Elwell said at its post–Town Meeting review in April, the Selectboard decided that, by mid-summer, staff and community members should report to the board on whether to create the position.
That report was made at the July board meeting, he said.
At the Aug. 20 meeting, Selectboard Vice Chair Tim Wessel said that he wanted to frame the conversation by noting that the whole board “was behind positive climate-change action,” but that the discussion last week would be about why the town should, or not, create a coordinator position.
Members from the town Energy Committee and Representative Town Meeting Finance Committee spoke in favor of creating the position.
A community committee assembled to study the position submitted a report comparing Brattleboro to other communities that had either hired a coordinator or put money toward projects. The committee recommended creating the position.
All in favor
Many of the people who spoke in favor of hiring a coordinator repeated the same metaphor: the town needs a captain of the ship: one person to oversee the town's sustainability efforts and who can ensure that everyone is rowing in the same direction.
Without this position, they argued, the town's efforts would be weak as it tried to combat climate change and the ripple effects that are predicted to rock the town's economy, society, and environment.
By hiring a coordinator, many also argued, the town would have someone ready to apply for grants and leverage other funding.
Brattleboro Union High School student Maya King summed up the sentiments of many of the young people attending the meeting by saying climate change is about future generations' ability to survive.
“You say you're behind climate change, but you need to prove that,” said King, challenging the board to put people in charge who can make change.
During the night's comments, some focused on Brattleboro's “stature” in the state as a town “doing good work” to fight climate change.
To which Maya McNeill countered, “So what?”
“We're all contributors to climate change” and it's a “myth” that doing better than other communities means Brattleboro can do less, McNeill said. “We're investing for a future where people can breathe outside.”
Don Brown said he had experience in the field of renewable energy.

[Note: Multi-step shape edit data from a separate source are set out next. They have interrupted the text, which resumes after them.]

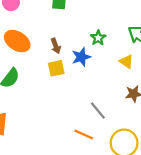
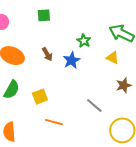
yellow square: (56, 68) -> (40, 97), moved
orange line: (84, 134) -> (54, 122), moved

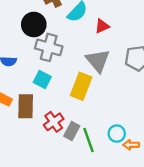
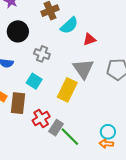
black circle: (34, 25) -> (18, 31), moved
gray cross: (49, 47) -> (42, 54), size x0.7
cyan circle: (117, 134) -> (108, 132), moved
green line: (89, 140) -> (70, 137), turned -30

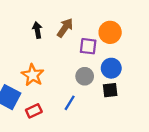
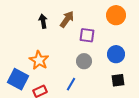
orange circle: (110, 32) -> (116, 15), moved
blue circle: (111, 68) -> (116, 54), moved
black square: (110, 90) -> (118, 80), moved

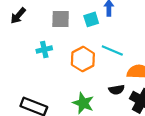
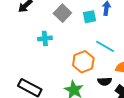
gray square: (61, 19) -> (62, 13), turned 36
orange hexagon: (83, 59) -> (83, 62), moved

A designated person would come with the knowledge and experience necessary to build an effective program, he said.
Tony Duncan, a member of the community group to investigate how other towns approached sustainability, said that every person interviewed from other towns said that Brattleboro is doing good work but also pointed out the concrete value in having a coordinator position.
Lissa Weinmann suggested starting with an independent contractor as a way to test the waters and recruit the right person. “So you don't have to commit to a full-time job right now,” she added.

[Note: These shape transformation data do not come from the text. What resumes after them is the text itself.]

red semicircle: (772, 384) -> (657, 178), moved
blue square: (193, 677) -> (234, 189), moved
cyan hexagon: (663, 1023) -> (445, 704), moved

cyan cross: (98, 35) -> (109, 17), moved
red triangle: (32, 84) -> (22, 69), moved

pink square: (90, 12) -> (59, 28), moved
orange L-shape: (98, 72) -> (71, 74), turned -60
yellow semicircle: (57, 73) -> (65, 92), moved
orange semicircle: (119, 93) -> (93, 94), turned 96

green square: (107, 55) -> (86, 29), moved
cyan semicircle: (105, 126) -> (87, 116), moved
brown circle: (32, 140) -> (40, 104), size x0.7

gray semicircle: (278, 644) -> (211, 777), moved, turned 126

George Harvey said that climate change is as much an economic issue as an environmental one. The town could either wait for this change to happen, or plan ahead, and the coordinator could fit into a bigger plan, he said.
Millicent Cooley urged the town to use the $100,000 for both a new hire and for projects, as towns larger than Brattleboro pay their sustainability coordinators less than $100,000.
Cooley also said that many philanthropic organizations and other networks require that a town have a coordinator as a condition of awarding grant funding. Without such a person, “we are leaving money on the table now,” she said.
Abby Mnookin said the situation shouldn't be viewed as a choice between personnel or projects. The town can hire a coordinator who can leverage funding for more initiatives, she said.
“Sustainability is also about resiliency and the type of community we want,” she said, and the town can lift up people impacted disproportionally by climate change. “I really want to commend all the work that's being done and let's do more,” she said.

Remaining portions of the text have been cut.